Concerning the risk of annual recurrence, the series reported by Amelot et al. [2] presented a 2.6% rate, similar to one observed in the adult series of aneurysms, and significantly higher recurrence rate in cases of larger aneurysms [2, 4]. In our series, out of 10 treated cases, three needed to undergo further treatment, only two due to aneurysm occlusion failure. This incidence, although somewhat greater than that described for large series, reflects the complexity of pediatric cases, which often involve giant and fusiform lesions.
Conclusion
PIAs are a rare disease that can arise from a variety of different underlying pathological mechanisms. The management of these conditions requires a detailed understanding of the pathology and a multidisciplinary approach. It should be borne in mind that PIAs have several unique features different from adults, especially its tendency be larger and in not usually locations when compared to adults.
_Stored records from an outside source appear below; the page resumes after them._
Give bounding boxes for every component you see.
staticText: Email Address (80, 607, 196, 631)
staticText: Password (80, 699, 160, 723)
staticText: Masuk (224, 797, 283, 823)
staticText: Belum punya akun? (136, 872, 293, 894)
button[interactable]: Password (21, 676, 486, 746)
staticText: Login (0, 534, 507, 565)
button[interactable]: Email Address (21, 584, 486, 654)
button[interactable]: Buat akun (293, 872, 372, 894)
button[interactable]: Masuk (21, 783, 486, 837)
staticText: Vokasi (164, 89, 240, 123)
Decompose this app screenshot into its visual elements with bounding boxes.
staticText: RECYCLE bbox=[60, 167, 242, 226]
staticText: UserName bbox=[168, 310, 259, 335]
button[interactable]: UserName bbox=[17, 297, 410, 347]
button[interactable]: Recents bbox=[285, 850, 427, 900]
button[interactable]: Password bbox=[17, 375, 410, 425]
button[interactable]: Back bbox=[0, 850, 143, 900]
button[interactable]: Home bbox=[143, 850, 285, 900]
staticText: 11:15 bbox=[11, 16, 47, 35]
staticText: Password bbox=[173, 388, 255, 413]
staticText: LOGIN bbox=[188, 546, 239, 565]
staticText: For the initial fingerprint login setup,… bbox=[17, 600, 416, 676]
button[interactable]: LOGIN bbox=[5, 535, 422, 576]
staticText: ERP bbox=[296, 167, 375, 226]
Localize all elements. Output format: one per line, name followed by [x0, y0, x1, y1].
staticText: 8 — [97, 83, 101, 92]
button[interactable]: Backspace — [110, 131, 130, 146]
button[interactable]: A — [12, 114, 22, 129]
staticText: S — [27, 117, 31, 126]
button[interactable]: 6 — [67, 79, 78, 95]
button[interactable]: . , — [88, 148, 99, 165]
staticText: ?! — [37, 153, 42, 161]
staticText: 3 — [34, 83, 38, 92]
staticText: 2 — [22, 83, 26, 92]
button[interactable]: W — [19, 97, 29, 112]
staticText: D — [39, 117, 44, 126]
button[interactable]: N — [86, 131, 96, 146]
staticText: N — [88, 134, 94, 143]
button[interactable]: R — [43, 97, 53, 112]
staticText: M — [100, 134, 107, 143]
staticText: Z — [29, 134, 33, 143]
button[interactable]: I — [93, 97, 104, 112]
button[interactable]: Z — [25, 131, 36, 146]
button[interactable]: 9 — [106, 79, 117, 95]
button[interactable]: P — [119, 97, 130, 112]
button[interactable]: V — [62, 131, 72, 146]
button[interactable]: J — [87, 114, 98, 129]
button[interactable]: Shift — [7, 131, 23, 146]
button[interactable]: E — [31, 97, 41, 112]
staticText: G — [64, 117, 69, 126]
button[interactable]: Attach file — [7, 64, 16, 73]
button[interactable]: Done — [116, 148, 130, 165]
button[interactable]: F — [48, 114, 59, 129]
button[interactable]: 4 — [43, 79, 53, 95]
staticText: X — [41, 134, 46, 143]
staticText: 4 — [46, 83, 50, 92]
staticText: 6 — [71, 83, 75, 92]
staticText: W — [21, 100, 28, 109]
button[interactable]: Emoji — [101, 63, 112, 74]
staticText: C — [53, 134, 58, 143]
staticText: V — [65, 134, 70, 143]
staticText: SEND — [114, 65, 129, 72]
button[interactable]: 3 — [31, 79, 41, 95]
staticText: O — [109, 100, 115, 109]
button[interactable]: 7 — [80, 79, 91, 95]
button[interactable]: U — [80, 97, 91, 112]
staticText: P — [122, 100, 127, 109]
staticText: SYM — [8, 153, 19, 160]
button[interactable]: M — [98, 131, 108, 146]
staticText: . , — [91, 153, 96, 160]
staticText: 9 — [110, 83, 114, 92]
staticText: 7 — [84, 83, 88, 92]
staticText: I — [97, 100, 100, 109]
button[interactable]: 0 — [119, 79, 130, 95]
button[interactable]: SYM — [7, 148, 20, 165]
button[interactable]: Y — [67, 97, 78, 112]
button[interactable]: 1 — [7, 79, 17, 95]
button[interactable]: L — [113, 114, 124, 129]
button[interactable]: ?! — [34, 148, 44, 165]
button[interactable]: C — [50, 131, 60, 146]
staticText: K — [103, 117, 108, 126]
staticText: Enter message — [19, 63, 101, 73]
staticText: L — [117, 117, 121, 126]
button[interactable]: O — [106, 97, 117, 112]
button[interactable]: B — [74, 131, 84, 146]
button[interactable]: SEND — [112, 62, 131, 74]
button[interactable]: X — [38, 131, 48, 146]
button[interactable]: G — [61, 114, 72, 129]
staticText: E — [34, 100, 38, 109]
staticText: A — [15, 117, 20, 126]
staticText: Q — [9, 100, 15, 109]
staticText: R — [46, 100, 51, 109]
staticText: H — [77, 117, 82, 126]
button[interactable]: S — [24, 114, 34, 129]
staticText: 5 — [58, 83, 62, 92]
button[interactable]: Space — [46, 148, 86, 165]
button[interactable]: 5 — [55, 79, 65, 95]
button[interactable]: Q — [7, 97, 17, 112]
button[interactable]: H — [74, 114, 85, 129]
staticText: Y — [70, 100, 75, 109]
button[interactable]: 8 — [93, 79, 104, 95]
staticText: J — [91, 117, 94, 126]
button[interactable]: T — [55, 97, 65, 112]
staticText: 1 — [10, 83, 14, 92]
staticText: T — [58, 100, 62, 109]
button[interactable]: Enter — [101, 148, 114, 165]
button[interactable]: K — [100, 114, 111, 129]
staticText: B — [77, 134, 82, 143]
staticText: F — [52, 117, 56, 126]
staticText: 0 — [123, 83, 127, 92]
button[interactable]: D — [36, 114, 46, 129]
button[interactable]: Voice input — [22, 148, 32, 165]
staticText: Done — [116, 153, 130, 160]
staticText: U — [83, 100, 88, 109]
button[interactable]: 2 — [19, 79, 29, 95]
Also, despite the availability of new technologies, parent vessel occlusion remains a valid option for aneurysms in the pediatric population.
Limitations
In addition to representing the single center experience, another limitation of this study is its retrospective design, although all our patients were prospectively registered in dedicated neurovascular databases. PIAs remain rare, and randomized pediatric studies are probably unrealistic. Researchers conducting further studies should help to provide more reliable data as well as a better understanding of this rare but sometimes devastating disease.
Acknowledgments
The authors express their gratitude toward the patients and their families who accepted to participate in this study. We hope their efforts will benefit future patients.
Statement of Ethics
We submitted our study design to the local Institutional Review Board/Independent Ethics Committee (IRB/IEC) (“Comité de Protection des Personnes”). IRB/IEC did not identify any ethical concerns as an observational study with anonymized data and without any additional therapy or monitoring procedures, Indeed, in accordance with French legislation, the study did not require approval from an ethics committee nor written informed consent from patients since it only involved retrospective analysis of anonymized prospectively collected data as part of routine clinical care; each patient was simply informed of his/her participation in this study and was offered the possibility to withdraw.
Conflict of Interest Statement
The authors have no conflicts of interest to declare.
Funding Sources
This study was conducted by the efforts of our department. There was no funding involved.
Author Contributions
G.B.A. and A.E. contributed to the conception and design of the study and drafting the manuscript. G.B.A., A.O., A.E., and T.S. contributed to data collection and analysis. J.V.M. and L.S. contributed to revising the manuscript for important intellectual content. All the authors approved the final version to be published.
Data Availability Statement
All data generated or analyzed during this study are included in this article. Further inquiries can be directed to the corresponding author.